▶ _RECORD EXTRACTS_
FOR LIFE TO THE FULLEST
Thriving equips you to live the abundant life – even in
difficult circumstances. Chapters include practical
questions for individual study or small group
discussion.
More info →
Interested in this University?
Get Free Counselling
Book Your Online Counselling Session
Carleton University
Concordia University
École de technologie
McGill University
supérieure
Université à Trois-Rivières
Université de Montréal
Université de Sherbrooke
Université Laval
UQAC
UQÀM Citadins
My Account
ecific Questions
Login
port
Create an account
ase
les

--

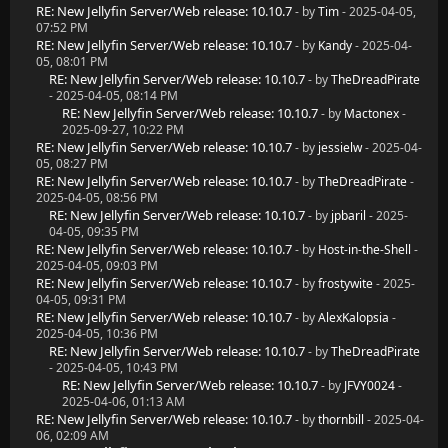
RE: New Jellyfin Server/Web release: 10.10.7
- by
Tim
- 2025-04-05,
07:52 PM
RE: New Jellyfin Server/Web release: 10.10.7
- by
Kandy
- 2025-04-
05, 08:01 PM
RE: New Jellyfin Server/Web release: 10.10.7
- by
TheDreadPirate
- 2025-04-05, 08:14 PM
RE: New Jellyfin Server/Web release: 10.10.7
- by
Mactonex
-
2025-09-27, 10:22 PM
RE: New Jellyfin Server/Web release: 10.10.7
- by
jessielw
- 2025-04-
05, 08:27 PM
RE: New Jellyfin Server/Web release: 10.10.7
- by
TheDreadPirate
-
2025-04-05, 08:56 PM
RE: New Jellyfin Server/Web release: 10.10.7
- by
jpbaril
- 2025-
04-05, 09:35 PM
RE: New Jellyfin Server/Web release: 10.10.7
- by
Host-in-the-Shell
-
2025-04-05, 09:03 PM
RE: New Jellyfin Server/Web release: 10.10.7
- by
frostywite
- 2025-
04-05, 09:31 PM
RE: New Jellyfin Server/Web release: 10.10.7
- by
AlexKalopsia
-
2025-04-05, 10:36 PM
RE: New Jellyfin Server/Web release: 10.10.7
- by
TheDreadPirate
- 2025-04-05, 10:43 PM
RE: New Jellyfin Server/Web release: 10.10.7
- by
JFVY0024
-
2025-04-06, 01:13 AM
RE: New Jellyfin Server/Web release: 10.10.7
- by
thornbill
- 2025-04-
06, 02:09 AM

▶ _WHAT THIS TASK INVOLVES_
Please reproduce the lines from the line with "- 2025-04-05, 10:43 PM" to the line with "06, 02:09 AM", both ends included, exactly as they appear above.

▶ _RESPONSE FOR THIS EXERCISE_
- 2025-04-05, 10:43 PM
RE: New Jellyfin Server/Web release: 10.10.7
- by
JFVY0024
-
2025-04-06, 01:13 AM
RE: New Jellyfin Server/Web release: 10.10.7
- by
thornbill
- 2025-04-
06, 02:09 AM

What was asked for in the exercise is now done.